Evaluating Language Assessments
Routledge – 2014 – 272 pages
Evaluating Language Assessments offers a comprehensive overview of the theoretical bases and research methodologies of the evaluation of language assessments and demonstrates the importance of a fuller understanding of this widely-used evaluative tool. The volume explores language assessment evaluation in its wider political, economic, social, legal, and ethical contexts while also illustrating quantitative and qualitative methods through discussions of key research studies. Suitable for students in applied linguistics, second language acquisition and language assessment and education, this book makes the case for a clear and rigorous understanding of the theoretical and methodological underpinnings of language assessment evaluation as key to its successful implementation.
About the NPLA series:
Headed by two of its leading scholars, the New Perspectives in Language Assessment series captures the burgeoning field of language assessment by offering comprehensive and state-of-the-art coverage of its contemporary questions, pressing issues, and technical advances. It is the only active series of its kind on the market, and includes volumes on basic and advanced topics in language assessment, public policy and language assessment, and the interfaces of language assessment with other disciplines in applied linguistics. Each text presents key theoretical approaches and research findings, along with concrete practical implications and suggestions for readers conducting their own research or developmental studies.
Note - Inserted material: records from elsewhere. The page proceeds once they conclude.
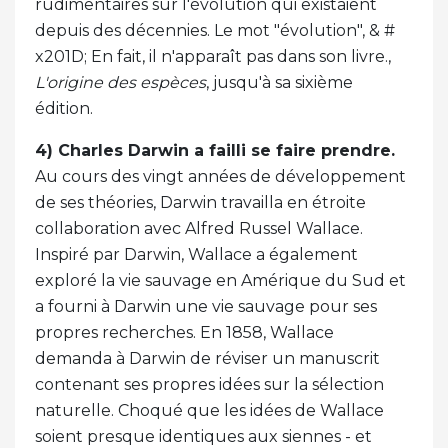
rudimentaires sur l'évolution qui existaient
depuis des décennies. Le mot "évolution", & #
x201D; En fait, il n'apparaît pas dans son livre.,
L'origine des espèces
, jusqu'à sa sixième
édition.
4) Charles Darwin a failli se faire prendre.
Au cours des vingt années de développement
de ses théories, Darwin travailla en étroite
collaboration avec Alfred Russel Wallace.
Inspiré par Darwin, Wallace a également
exploré la vie sauvage en Amérique du Sud et
a fourni à Darwin une vie sauvage pour ses
propres recherches. En 1858, Wallace
demanda à Darwin de réviser un manuscrit
contenant ses propres idées sur la sélection
naturelle. Choqué que les idées de Wallace
soient presque identiques aux siennes - et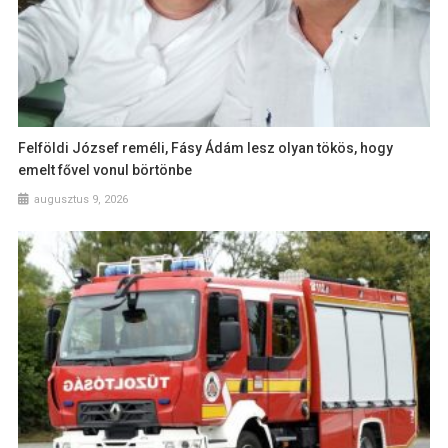
Felföldi József reméli, Fásy Ádám lesz olyan tökös, hogy
emelt fővel vonul börtönbe
augusztus 9, 2026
Part 1: Overview. Chapter 1: Language assessment - contexts. Chapter 2: Assessment evaluation framework. Part 2: Evaluation evidence. Chapter 3: The political, economic, educational, social and cultural, legal and ethical. Chapter 4: Validation - content, criterion, and reliability. Chapter 5: Validation - construct. Chapter 6: Validation - test methods, technology, test scoring. Chapter 7: Absence of bias - content and language. Chapter 8: Access - opportunity to learn and accommodations. Chapter 9: Administration - uniformity, security, scoring, reporting, diagnosis. Part 3: Overall evaluation argument. Chapter 10: Building arguments - possibilities and challenges, monitoring and accreditation.
Antony John Kunnan is Professor in the TESOL Program and Applied and Advanced Studies in Education at California State University, Los Angeles.